- Born: January 10, 1952 (age 74) Saint-Césaire, Quebec, Canada
- Height: 5 ft 11 in (180 cm)
- Weight: 168 lb (76 kg; 12 st 0 lb)
- Position: Forward
- Shot: Left
- Played for: Rosemont National
- NHL draft: Undrafted
- Playing career: 1969–1974

= Clément Jodoin =

Canadian ice hockey coach

Clément Jodoin (born January 10, 1952) is a Canadian former professional ice hockey player, former head coach of the Hamilton Bulldogs of the American Hockey League, a former assistant coach of the Montreal Canadiens, having previously been the head coach of the Rimouski Océanic of the Quebec Major Junior Hockey League.

== Career ==
Jodoin played junior ice hockey with Rosemont National in the QMHL during 1969–70 and 1970–71, and later with Concordia University in the CIS. Jodoin was hired as an assistant coach with the Pittsburgh Penguins for the 1987–88 NHL season, then earned his first head coaching duties with the Halifax Citadels of the American Hockey League during 1990–91 and 1991–92. Jodoin would return to the NHL as an assistant coach with the Quebec Nordiques for 1992–93 and 1993–94. When the QMHL expanded to the Maritimes, Jodoin returned to the City of Halifax as coach of the Halifax Mooseheads for their first three seasons from 1994–95 to 1996–97. Jodoin was again hired as an NHL assistant coach, this time with the Montreal Canadiens for six seasons from 1997–98 to 2002–03. Jodoin returned to the QMJHL, coaching the Lewiston Maineiacs for three seasons from 2004–05 to 2006–07. Jodoin received the Paul Dumont Trophy in the 2005–06 as "Personality of the Year."

He served as assistant coach with the Canada national junior hockey team for the 2006, 2007 and 2008 World Junior Ice Hockey Championships.
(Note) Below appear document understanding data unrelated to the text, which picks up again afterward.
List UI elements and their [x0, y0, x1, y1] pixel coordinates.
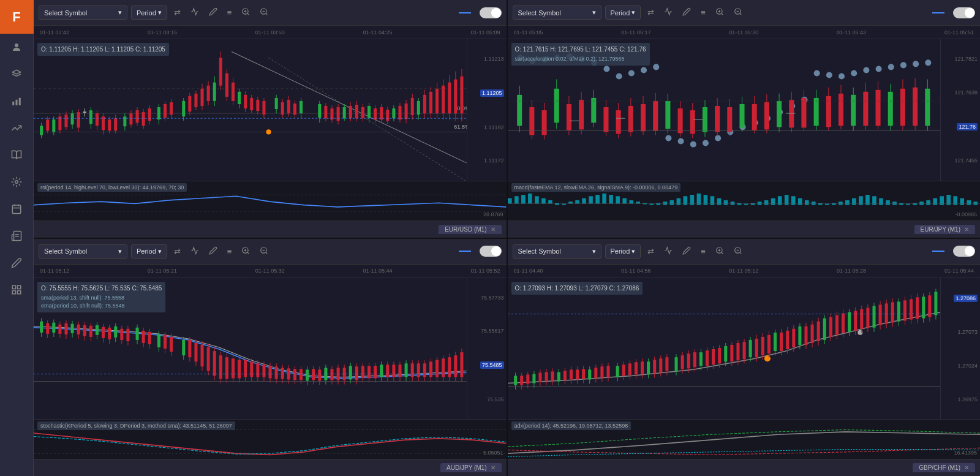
svg-rect-345 [960, 198, 964, 205]
zoom-in-btn-2[interactable] [712, 6, 727, 20]
chart-tab-gbpchf[interactable]: GBP/CHF (M1) ✕ [913, 463, 975, 472]
chart-tab-eurusd[interactable]: EUR/USD (M1) ✕ [439, 225, 501, 234]
zoom-in-btn-1[interactable] [238, 6, 253, 20]
svg-rect-325 [825, 203, 829, 205]
svg-point-0 [15, 43, 18, 47]
svg-line-1 [12, 74, 17, 76]
line-indicator-1 [459, 12, 471, 13]
swap-btn-3[interactable]: ⇄ [171, 245, 184, 258]
sidebar-item-charts[interactable] [4, 89, 29, 113]
draw-btn-2[interactable] [679, 6, 694, 20]
indicators-btn-1[interactable]: ≡ [224, 6, 235, 19]
svg-rect-294 [616, 196, 620, 203]
sidebar-item-trending[interactable] [4, 116, 29, 140]
swap-btn-2[interactable]: ⇄ [644, 6, 657, 19]
symbol-select-3[interactable]: Select Symbol ▾ [39, 244, 127, 259]
period-btn-3[interactable]: Period ▾ [131, 244, 167, 259]
svg-point-199 [875, 66, 881, 72]
svg-rect-16 [18, 291, 21, 294]
draw-btn-3[interactable] [206, 244, 221, 259]
chart-type-btn-1[interactable] [187, 6, 202, 20]
symbol-select-1[interactable]: Select Symbol ▾ [39, 6, 127, 20]
svg-rect-284 [548, 200, 552, 203]
symbol-label-1: Select Symbol [44, 9, 87, 17]
svg-rect-280 [521, 195, 526, 203]
chart-area-3[interactable]: O: 75.5555 H: 75.5625 L: 75.535 C: 75.54… [34, 278, 507, 420]
svg-point-196 [838, 74, 844, 80]
indicators-btn-3[interactable]: ≡ [224, 245, 235, 258]
swap-btn-4[interactable]: ⇄ [644, 245, 657, 258]
symbol-select-4[interactable]: Select Symbol ▾ [513, 244, 601, 259]
chart-toolbar-3: Select Symbol ▾ Period ▾ ⇄ ≡ [34, 239, 507, 265]
sidebar-item-news[interactable] [4, 224, 29, 248]
zoom-out-btn-1[interactable] [257, 6, 271, 20]
svg-point-198 [863, 67, 869, 73]
app-logo[interactable]: F [0, 0, 34, 34]
toggle-4[interactable] [953, 246, 975, 257]
zoom-out-btn-4[interactable] [731, 244, 745, 259]
chart-area-2[interactable]: O: 121.7615 H: 121.7695 L: 121.7455 C: 1… [508, 39, 981, 181]
indicators-btn-4[interactable]: ≡ [698, 245, 709, 258]
symbol-select-2[interactable]: Select Symbol ▾ [513, 6, 601, 20]
tab-close-1[interactable]: ✕ [491, 226, 496, 233]
sidebar-item-grid[interactable] [4, 278, 29, 302]
chart-panel-eurusd: Select Symbol ▾ Period ▾ ⇄ ≡ [34, 0, 507, 238]
tab-close-2[interactable]: ✕ [964, 226, 969, 233]
sidebar-item-user[interactable] [4, 35, 29, 59]
sidebar-item-tools[interactable] [4, 170, 29, 194]
svg-rect-303 [676, 198, 680, 205]
toggle-3[interactable] [480, 246, 502, 257]
svg-rect-323 [811, 202, 815, 205]
period-btn-1[interactable]: Period ▾ [131, 6, 167, 20]
svg-rect-313 [744, 203, 748, 205]
svg-rect-347 [973, 202, 978, 205]
svg-rect-295 [622, 198, 627, 203]
svg-rect-302 [669, 200, 674, 205]
period-btn-2[interactable]: Period ▾ [605, 6, 641, 20]
indicators-btn-2[interactable]: ≡ [698, 6, 709, 19]
sidebar-item-calendar[interactable] [4, 197, 29, 221]
svg-rect-292 [602, 193, 606, 203]
chart-area-4[interactable]: O: 1.27093 H: 1.27093 L: 1.27079 C: 1.27… [508, 278, 981, 420]
zoom-in-btn-3[interactable] [238, 244, 253, 259]
sidebar-item-draw[interactable] [4, 251, 29, 275]
tab-close-3[interactable]: ✕ [491, 464, 496, 471]
chart-type-btn-3[interactable] [187, 244, 202, 259]
svg-rect-316 [764, 200, 768, 205]
chart-type-btn-2[interactable] [661, 6, 676, 20]
chart-tab-eurjpy[interactable]: EUR/JPY (M1) ✕ [914, 225, 975, 234]
svg-point-185 [702, 140, 708, 146]
draw-btn-1[interactable] [206, 6, 221, 20]
chart-toolbar-2: Select Symbol ▾ Period ▾ ⇄ ≡ [508, 0, 981, 26]
toggle-1[interactable] [480, 7, 502, 18]
svg-point-180 [640, 67, 646, 73]
time-bar-3: 01-11 05:12 01-11 05:21 01-11 05:32 01-1… [34, 265, 507, 278]
chart-info-1: O: 1.11205 H: 1.11205 L: 1.11205 C: 1.11… [37, 43, 169, 56]
svg-rect-315 [757, 202, 761, 205]
chart-grid: Select Symbol ▾ Period ▾ ⇄ ≡ [34, 0, 980, 476]
period-btn-4[interactable]: Period ▾ [605, 244, 641, 259]
svg-rect-346 [967, 200, 971, 205]
svg-rect-335 [892, 202, 897, 205]
chart-type-btn-4[interactable] [661, 244, 676, 259]
tab-close-4[interactable]: ✕ [964, 464, 969, 471]
indicator-panel-1: rsi(period 14, highLevel 70, lowLevel 30… [34, 181, 507, 221]
zoom-out-btn-3[interactable] [257, 244, 271, 259]
draw-btn-4[interactable] [679, 244, 694, 259]
chart-tab-audjpy[interactable]: AUD/JPY (M1) ✕ [440, 463, 501, 472]
sidebar-item-balance[interactable] [4, 62, 29, 86]
toggle-2[interactable] [953, 7, 975, 18]
zoom-in-btn-4[interactable] [712, 244, 727, 259]
chart-area-1[interactable]: O: 1.11205 H: 1.11205 L: 1.11205 C: 1.11… [34, 39, 507, 181]
svg-rect-311 [730, 202, 734, 205]
chart-panel-eurjpy: Select Symbol ▾ Period ▾ ⇄ ≡ [508, 0, 981, 238]
swap-btn-1[interactable]: ⇄ [171, 6, 184, 19]
indicator-panel-2: macd(fasteEMA 12, slowEMA 26, signalSMA … [508, 181, 981, 221]
svg-rect-281 [528, 193, 532, 203]
price-axis-1: 1.11213 1.11205 1.11192 1.11172 [467, 39, 507, 181]
sidebar-item-education[interactable] [4, 143, 29, 167]
zoom-out-btn-2[interactable] [731, 6, 745, 20]
svg-point-202 [913, 61, 919, 67]
svg-point-200 [888, 64, 894, 70]
rsi-info-1: rsi(period 14, highLevel 70, lowLevel 30… [37, 183, 187, 192]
Jodoin has twice been named the QMJHL's "Coach of the Year," receiving the Ron Lapointe Trophy in 1997 and 2007. The Canadian Hockey League honoured Jodoin with the Brian Kilrea Coach of the Year Award in 2007, leading the Lewiston Maineiacs to the QMJHL President's Cup and a 2007 Memorial Cup berth.

He joined the coaching staff of Rimouski Océanic in 2007 and stayed on the job until 2011, followed by a single season (2011–12) as head coach of AHL's Hamilton Bulldogs. He represented the Cantonniers of Magog Midget AAA hockey team for the 2012-2013 season as their president of honour. In 2012, he embarked on another five-year stint as assistant coach with the Montreal Canadiens. On May 29, 2017, he was named assistant coach of Eisbären Berlin of the German top-flight DEL, serving as assistant to head coach Uwe Krupp. In May 2018, the Eisbären organization promoted Jodoin to the head coaching position. Following four home losses in a row, Jodoin was relieved off his duties on December 20, 2018. In January 2019, he joined the staff of EHC Red Bull München as an assistant coach.